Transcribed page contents
_ _ _ _

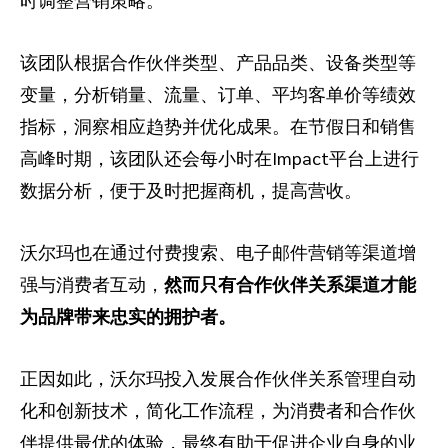
该团队根据合作伙伴类型、产品品类、设备类型等
变量，分析销量、流量、订单、平均客单价等绩效
指标，洞察相应趋势并优化成果。在节假日和销售
高峰时期，该团队还会每小时在Impact平台上进行
数据分析，便于及时把握商机，提高营收。
沃尔玛也在通过付费搜索、电子邮件营销等渠道增
强与消费者互动，
然而只有合作伙伴关系渠道才能
为品牌带来忠实的拥护者。
正因如此，沃尔玛投入发展合作伙伴关系管理自动
化和创新技术，简化工作流程，为消费者和合作伙
伴提供最优的体验，最终有助于促进企业自身的业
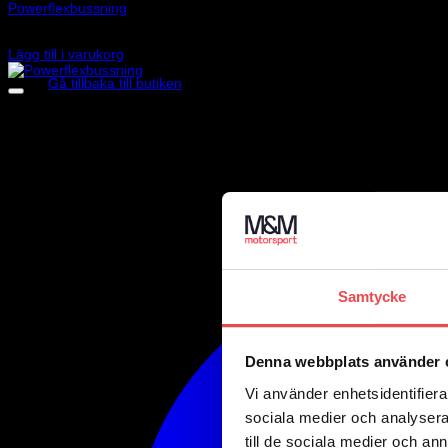
Powerflexbussning
875
kr
Inga produkter i varukorgen.
Lägg till i varukorg
Gå tillbaka till butiken
Samtycke
Denna webbplats använder 
Vi använder enhetsidentifierar
sociala medier och analysera 
till de sociala medier och a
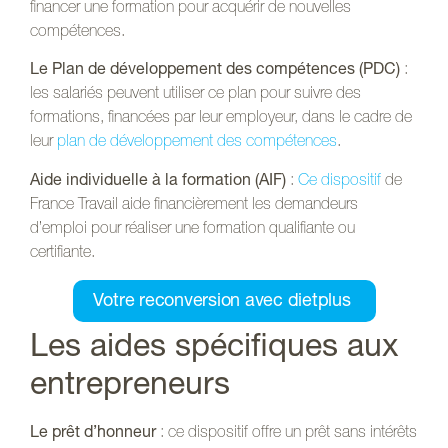
financer une formation pour acquérir de nouvelles
compétences.
Le Plan de développement des compétences (PDC)
:
les salariés peuvent utiliser ce plan pour suivre des
formations, financées par leur employeur, dans le cadre de
leur
plan de développement des compétences
.
Aide individuelle à la formation (AIF)
:
Ce dispositif
de
France Travail aide financièrement les demandeurs
d’emploi pour réaliser une formation qualifiante ou
certifiante.
Votre reconversion avec dietplus
Les aides spécifiques aux
entrepreneurs
Le prêt d’honneur
: ce dispositif offre un prêt sans intérêts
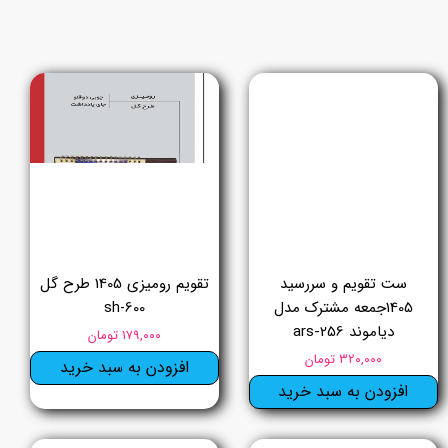
ست تقویم و سررسید
تقویم رومیزی 1405 طرح گل
1405جمعه مشترک مدل
sh-600
دیاموند ars-256
۱۷۹,۰۰۰ تومان
۳۲۰,۰۰۰ تومان
افزودن به سبد خرید
افزودن به سبد خرید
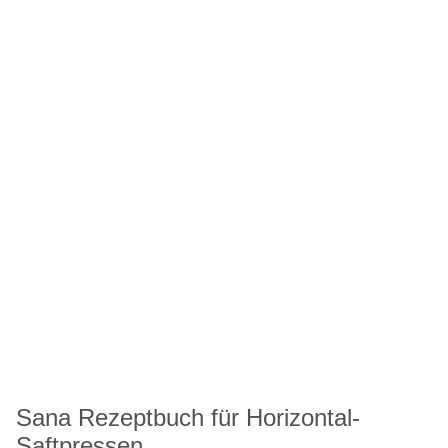
Sana Rezeptbuch für Horizontal-
Saftpressen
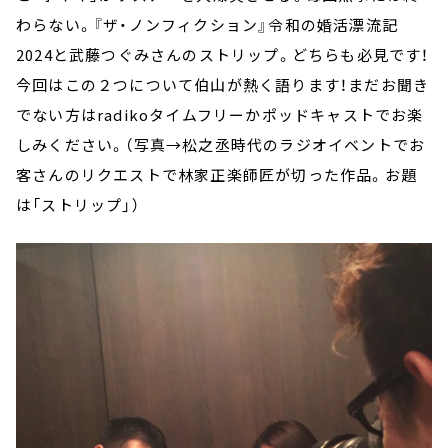
わらない。『ザ・ノンフィクション』令和の婚活漂流記
2024と武藤つぐみさんのストリップ。どちらも必見です！
今回はこの２つについて伯山が熱く語ります！まだお聞き
でない方はradikoタイムフリーかポッドキャストでお楽
しみください。（写真→松之丞時代のラジオイベントでお
客さんのリクエストで林家正楽師匠が切った作品。お題
は「ストリップ」）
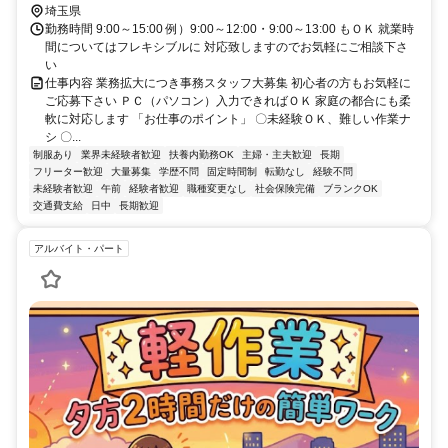
埼玉県
勤務時間 9:00～15:00 例）9:00～12:00・9:00～13:00 もＯＫ 就業時
間についてはフレキシブルに 対応致しますのでお気軽にご相談下さ
い
仕事内容 業務拡大につき事務スタッフ大募集 初心者の方もお気軽に
ご応募下さい ＰＣ（パソコン）入力できればＯＫ 家庭の都合にも柔
軟に対応します 「お仕事のポイント」 〇未経験ＯＫ、難しい作業ナ
シ 〇...
制服あり
業界未経験者歓迎
扶養内勤務OK
主婦・主夫歓迎
長期
フリーター歓迎
大量募集
学歴不問
固定時間制
転勤なし
経験不問
未経験者歓迎
午前
経験者歓迎
職種変更なし
社会保険完備
ブランクOK
交通費支給
日中
長期歓迎
アルバイト・パート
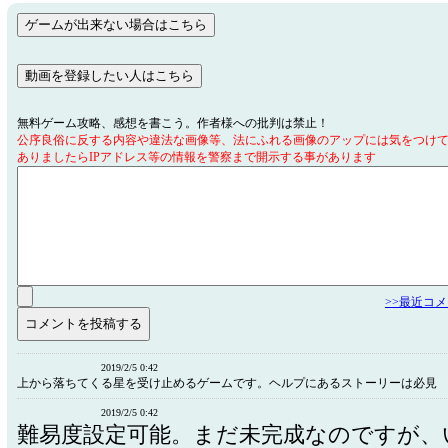
無料ゲーム攻略、感想を書こう。作者様への批判は禁止！
公序良俗に反する内容や違法な画像等、法にふれる画像のアップには気をつけ
ありましたらIPアドレス等の情報を警察まで開示する事があります
>>最近コ
2019/2/5 0:42
上から落ちてくる星を受け止めるゲームです。ヘルプにあるストーリーは必見
2019/2/5 0:42
難易度設定可能。まだ未完成なのですが、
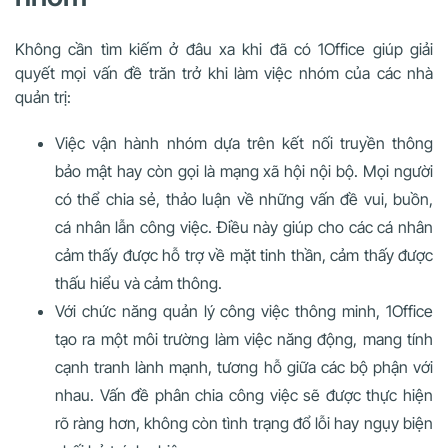
Không cần tìm kiếm ở đâu xa khi đã có 1Office giúp giải
quyết mọi vấn đề trăn trở khi làm việc nhóm của các nhà
quản trị:
Việc vận hành nhóm dựa trên kết nối truyền thông
bảo mật hay còn gọi là
mạng xã hội nội bộ
. Mọi người
có thể chia sẻ, thảo luận về những vấn đề vui, buồn,
cá nhân lẫn công việc. Điều này giúp cho các cá nhân
cảm thấy được hỗ trợ về mặt tinh thần, cảm thấy được
thấu hiểu và cảm thông.
Với chức năng quản lý công việc thông minh, 1Office
tạo ra một môi trường làm việc năng động, mang tính
cạnh tranh lành mạnh, tương hỗ giữa các bộ phận với
nhau. Vấn đề phân chia công việc sẽ được thực hiện
rõ ràng hơn, không còn tình trạng đổ lỗi hay ngụy biện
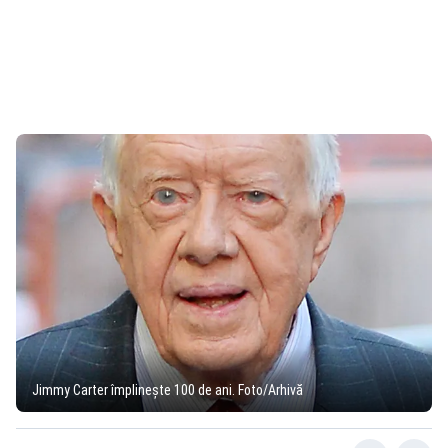
Jimmy Carter împlinește 100 de ani. Foto/Arhivă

_ _ _ _

• What is needed:
If a line in the entries above has the word "تقویم", copy it.

• Exercise response:
ست تقویم و سررسید
تقویم رومیزی 1405 طرح گل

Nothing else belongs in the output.